Phaedrus

Plato

Plato in Twelve Volumes, Vol. 1 translated by Harold North Fowler; Introduction by W.R.M. Lamb. Cambridge, MA, Harvard University Press; London, William Heinemann Ltd. 1914.

Socrates. Of course. And he tells how refutation and further refutation must be accomplished, both in accusation and in defence. Shall we not bring the illustrious Parian, Evenus, into our discussion, who invented covert allusion and indirect praises? And some say that he also wrote indirect censures, composing them in verse as an aid to memory; for he is a clever man. And shall we leave Gorgias and Tisias undisturbed, who saw that probabilities are more to be esteemed than truths, who make small things seem great and great things small by the power of their words, and new things old and old things the reverse, and who invented conciseness of speech and measureless length on all subjects? And once when Prodicus heard these inventions, he laughed, and said that he alone had discovered the art of proper speech, that discourses should be neither long nor short, but of reasonable length.

Phaedrus. O Prodicus! How clever!

Socrates. And shall we not mention Hippias, our friend from Elis? I think he would agree with him.

Phaedrus. Oh yes.

Socrates.
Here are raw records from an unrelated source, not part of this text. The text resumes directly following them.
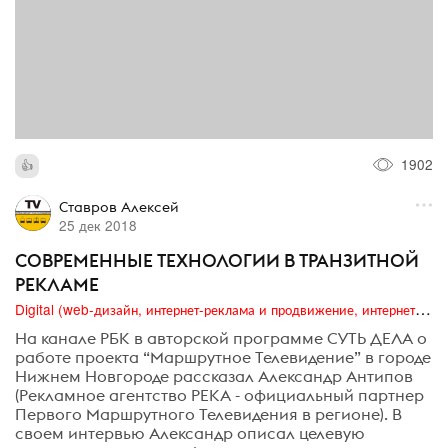
1902
Ставров Алексей
25 дек 2018
СОВРЕМЕННЫЕ ТЕХНОЛОГИИ В ТРАНЗИТНОЙ
РЕКЛАМЕ
Digital (web-дизайн, интернет-реклама и продвижение, интернет-сообщества и блоги, интернет-коммуникации, мобильный маркетинг, реклама на цифровых экранах)
На канале РБК в авторской программе СУТЬ ДЕЛА о
работе проекта “Маршрутное Телевидение” в городе
Нижнем Новгороде рассказал Александр Антипов
(Рекламное агентство РЕКА - официальный партнер
Первого Маршрутного Телевидения в регионе). В
своем интервью Александр описал целевую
And what shall we say of Polus and his shrines of learned speech, such as duplication and sententiousness and figurativeness, and what of the names with which Licymnius presented him to effect beautiful diction?
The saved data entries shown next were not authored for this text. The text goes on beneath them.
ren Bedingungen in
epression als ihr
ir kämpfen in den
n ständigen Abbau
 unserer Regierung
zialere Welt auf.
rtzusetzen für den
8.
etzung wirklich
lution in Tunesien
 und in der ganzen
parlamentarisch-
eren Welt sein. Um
Phaedrus. Were there not some similar inventions of Protagoras, Socrates?

Socrates. Yes, my boy, correctness of diction, and many other fine things. For tearful speeches, to arouse pity for old age and poverty, I think the precepts of the mighty Chalcedonian hold the palm, and he is also a genius, as he said, at rousing large companies to wrath, and soothing them again by his charms when they are angry, and most powerful in devising and abolishing calumnies on any grounds whatsoever. But all seem to be in agreement concerning the conclusion of discourses, which some call recapitulation, while others give it some other name.

Phaedrus. You mean making a summary of the points of the speech at the end of it, so as to remind the hearers of what has been said?

Socrates. These are the things I mean, these and anything else you can mention concerned with the art of rhetoric.

Phaedrus. There are only little things, not worth mentioning.